#### Supplied information ####

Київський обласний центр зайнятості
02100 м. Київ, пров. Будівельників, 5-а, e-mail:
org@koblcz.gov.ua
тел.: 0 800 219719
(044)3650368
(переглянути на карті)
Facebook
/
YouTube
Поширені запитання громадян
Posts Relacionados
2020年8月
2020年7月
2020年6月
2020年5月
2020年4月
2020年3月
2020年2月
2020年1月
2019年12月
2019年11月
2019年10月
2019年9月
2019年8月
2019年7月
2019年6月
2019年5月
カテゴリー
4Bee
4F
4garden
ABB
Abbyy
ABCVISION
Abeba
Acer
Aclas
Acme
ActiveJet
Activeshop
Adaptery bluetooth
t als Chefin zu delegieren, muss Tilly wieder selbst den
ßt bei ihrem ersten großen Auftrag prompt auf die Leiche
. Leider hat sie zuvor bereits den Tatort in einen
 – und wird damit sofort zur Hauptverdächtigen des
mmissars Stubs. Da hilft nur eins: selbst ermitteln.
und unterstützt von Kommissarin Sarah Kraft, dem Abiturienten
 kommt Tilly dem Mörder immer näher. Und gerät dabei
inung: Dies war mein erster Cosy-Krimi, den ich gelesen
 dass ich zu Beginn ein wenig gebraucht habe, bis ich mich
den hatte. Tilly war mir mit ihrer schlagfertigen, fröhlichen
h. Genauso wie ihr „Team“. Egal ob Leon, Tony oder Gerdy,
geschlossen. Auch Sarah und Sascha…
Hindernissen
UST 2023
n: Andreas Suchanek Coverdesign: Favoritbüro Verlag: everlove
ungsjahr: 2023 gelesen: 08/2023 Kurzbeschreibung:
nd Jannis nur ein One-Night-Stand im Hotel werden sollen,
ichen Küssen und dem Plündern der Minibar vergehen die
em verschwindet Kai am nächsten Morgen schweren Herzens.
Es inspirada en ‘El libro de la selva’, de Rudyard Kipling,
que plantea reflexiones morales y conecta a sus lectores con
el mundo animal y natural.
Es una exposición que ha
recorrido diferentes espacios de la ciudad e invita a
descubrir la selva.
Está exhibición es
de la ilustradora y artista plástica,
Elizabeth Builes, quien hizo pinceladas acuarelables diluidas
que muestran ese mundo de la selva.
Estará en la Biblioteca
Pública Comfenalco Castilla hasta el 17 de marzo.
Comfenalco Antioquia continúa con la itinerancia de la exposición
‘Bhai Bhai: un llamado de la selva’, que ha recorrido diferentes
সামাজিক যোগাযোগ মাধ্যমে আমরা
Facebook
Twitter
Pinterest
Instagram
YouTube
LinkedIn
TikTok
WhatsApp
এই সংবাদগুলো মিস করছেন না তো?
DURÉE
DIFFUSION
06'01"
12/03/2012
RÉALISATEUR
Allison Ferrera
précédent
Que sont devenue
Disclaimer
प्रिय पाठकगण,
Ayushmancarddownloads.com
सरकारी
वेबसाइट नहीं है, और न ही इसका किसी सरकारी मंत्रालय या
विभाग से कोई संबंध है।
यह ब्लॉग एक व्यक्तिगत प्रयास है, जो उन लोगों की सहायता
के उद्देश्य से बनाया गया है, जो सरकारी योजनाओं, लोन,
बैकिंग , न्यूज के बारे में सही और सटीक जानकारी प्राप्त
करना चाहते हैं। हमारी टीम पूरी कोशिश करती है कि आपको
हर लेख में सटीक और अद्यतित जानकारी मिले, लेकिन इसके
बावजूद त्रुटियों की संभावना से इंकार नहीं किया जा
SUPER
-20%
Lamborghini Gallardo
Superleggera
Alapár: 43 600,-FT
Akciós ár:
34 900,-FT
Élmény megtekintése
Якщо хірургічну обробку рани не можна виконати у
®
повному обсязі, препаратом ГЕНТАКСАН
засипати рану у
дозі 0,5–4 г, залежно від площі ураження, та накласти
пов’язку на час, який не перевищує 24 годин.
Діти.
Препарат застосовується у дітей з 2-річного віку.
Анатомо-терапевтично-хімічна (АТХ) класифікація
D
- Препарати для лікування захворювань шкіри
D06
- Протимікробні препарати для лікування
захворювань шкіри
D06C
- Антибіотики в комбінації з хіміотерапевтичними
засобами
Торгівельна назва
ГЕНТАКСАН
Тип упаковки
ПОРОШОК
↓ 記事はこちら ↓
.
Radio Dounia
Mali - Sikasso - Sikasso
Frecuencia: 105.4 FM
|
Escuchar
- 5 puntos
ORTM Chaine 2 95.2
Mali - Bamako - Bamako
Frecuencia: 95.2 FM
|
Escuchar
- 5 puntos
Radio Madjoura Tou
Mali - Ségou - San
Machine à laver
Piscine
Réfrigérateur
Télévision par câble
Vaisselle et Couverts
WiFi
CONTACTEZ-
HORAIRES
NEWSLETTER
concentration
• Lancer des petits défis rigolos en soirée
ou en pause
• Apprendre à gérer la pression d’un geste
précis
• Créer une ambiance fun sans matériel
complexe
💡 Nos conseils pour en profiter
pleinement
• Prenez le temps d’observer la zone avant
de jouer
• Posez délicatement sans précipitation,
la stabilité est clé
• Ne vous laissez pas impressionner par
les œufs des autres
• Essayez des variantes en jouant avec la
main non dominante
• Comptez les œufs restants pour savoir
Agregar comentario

####

▶ Your objective: Write out the data again in full. Match it exactly.

▶ Result of the task:
Київський обласний центр зайнятості
02100 м. Київ, пров. Будівельників, 5-а, e-mail:
org@koblcz.gov.ua
тел.: 0 800 219719
(044)3650368
(переглянути на карті)
Facebook
/
YouTube
Поширені запитання громадян
Posts Relacionados
2020年8月
2020年7月
2020年6月
2020年5月
2020年4月
2020年3月
2020年2月
2020年1月
2019年12月
2019年11月
2019年10月
2019年9月
2019年8月
2019年7月
2019年6月
2019年5月
カテゴリー
4Bee
4F
4garden
ABB
Abbyy
ABCVISION
Abeba
Acer
Aclas
Acme
ActiveJet
Activeshop
Adaptery bluetooth
t als Chefin zu delegieren, muss Tilly wieder selbst den
ßt bei ihrem ersten großen Auftrag prompt auf die Leiche
. Leider hat sie zuvor bereits den Tatort in einen
 – und wird damit sofort zur Hauptverdächtigen des
mmissars Stubs. Da hilft nur eins: selbst ermitteln.
und unterstützt von Kommissarin Sarah Kraft, dem Abiturienten
 kommt Tilly dem Mörder immer näher. Und gerät dabei
inung: Dies war mein erster Cosy-Krimi, den ich gelesen
 dass ich zu Beginn ein wenig gebraucht habe, bis ich mich
den hatte. Tilly war mir mit ihrer schlagfertigen, fröhlichen
h. Genauso wie ihr „Team“. Egal ob Leon, Tony oder Gerdy,
geschlossen. Auch Sarah und Sascha…
Hindernissen
UST 2023
n: Andreas Suchanek Coverdesign: Favoritbüro Verlag: everlove
ungsjahr: 2023 gelesen: 08/2023 Kurzbeschreibung:
nd Jannis nur ein One-Night-Stand im Hotel werden sollen,
ichen Küssen und dem Plündern der Minibar vergehen die
em verschwindet Kai am nächsten Morgen schweren Herzens.
Es inspirada en ‘El libro de la selva’, de Rudyard Kipling,
que plantea reflexiones morales y conecta a sus lectores con
el mundo animal y natural.
Es una exposición que ha
recorrido diferentes espacios de la ciudad e invita a
descubrir la selva.
Está exhibición es
de la ilustradora y artista plástica,
Elizabeth Builes, quien hizo pinceladas acuarelables diluidas
que muestran ese mundo de la selva.
Estará en la Biblioteca
Pública Comfenalco Castilla hasta el 17 de marzo.
Comfenalco Antioquia continúa con la itinerancia de la exposición
‘Bhai Bhai: un llamado de la selva’, que ha recorrido diferentes
সামাজিক যোগাযোগ মাধ্যমে আমরা
Facebook
Twitter
Pinterest
Instagram
YouTube
LinkedIn
TikTok
WhatsApp
এই সংবাদগুলো মিস করছেন না তো?
DURÉE
DIFFUSION
06'01"
12/03/2012
RÉALISATEUR
Allison Ferrera
précédent
Que sont devenue
Disclaimer
प्रिय पाठकगण,
Ayushmancarddownloads.com
सरकारी
वेबसाइट नहीं है, और न ही इसका किसी सरकारी मंत्रालय या
विभाग से कोई संबंध है।
यह ब्लॉग एक व्यक्तिगत प्रयास है, जो उन लोगों की सहायता
के उद्देश्य से बनाया गया है, जो सरकारी योजनाओं, लोन,
बैकिंग , न्यूज के बारे में सही और सटीक जानकारी प्राप्त
करना चाहते हैं। हमारी टीम पूरी कोशिश करती है कि आपको
हर लेख में सटीक और अद्यतित जानकारी मिले, लेकिन इसके
बावजूद त्रुटियों की संभावना से इंकार नहीं किया जा
SUPER
-20%
Lamborghini Gallardo
Superleggera
Alapár: 43 600,-FT
Akciós ár:
34 900,-FT
Élmény megtekintése
Якщо хірургічну обробку рани не можна виконати у
®
повному обсязі, препаратом ГЕНТАКСАН
засипати рану у
дозі 0,5–4 г, залежно від площі ураження, та накласти
пов’язку на час, який не перевищує 24 годин.
Діти.
Препарат застосовується у дітей з 2-річного віку.
Анатомо-терапевтично-хімічна (АТХ) класифікація
D
- Препарати для лікування захворювань шкіри
D06
- Протимікробні препарати для лікування
захворювань шкіри
D06C
- Антибіотики в комбінації з хіміотерапевтичними
засобами
Торгівельна назва
ГЕНТАКСАН
Тип упаковки
ПОРОШОК
↓ 記事はこちら ↓
.
Radio Dounia
Mali - Sikasso - Sikasso
Frecuencia: 105.4 FM
|
Escuchar
- 5 puntos
ORTM Chaine 2 95.2
Mali - Bamako - Bamako
Frecuencia: 95.2 FM
|
Escuchar
- 5 puntos
Radio Madjoura Tou
Mali - Ségou - San
Machine à laver
Piscine
Réfrigérateur
Télévision par câble
Vaisselle et Couverts
WiFi
CONTACTEZ-
HORAIRES
NEWSLETTER
concentration
• Lancer des petits défis rigolos en soirée
ou en pause
• Apprendre à gérer la pression d’un geste
précis
• Créer une ambiance fun sans matériel
complexe
💡 Nos conseils pour en profiter
pleinement
• Prenez le temps d’observer la zone avant
de jouer
• Posez délicatement sans précipitation,
la stabilité est clé
• Ne vous laissez pas impressionner par
les œufs des autres
• Essayez des variantes en jouant avec la
main non dominante
• Comptez les œufs restants pour savoir
Agregar comentario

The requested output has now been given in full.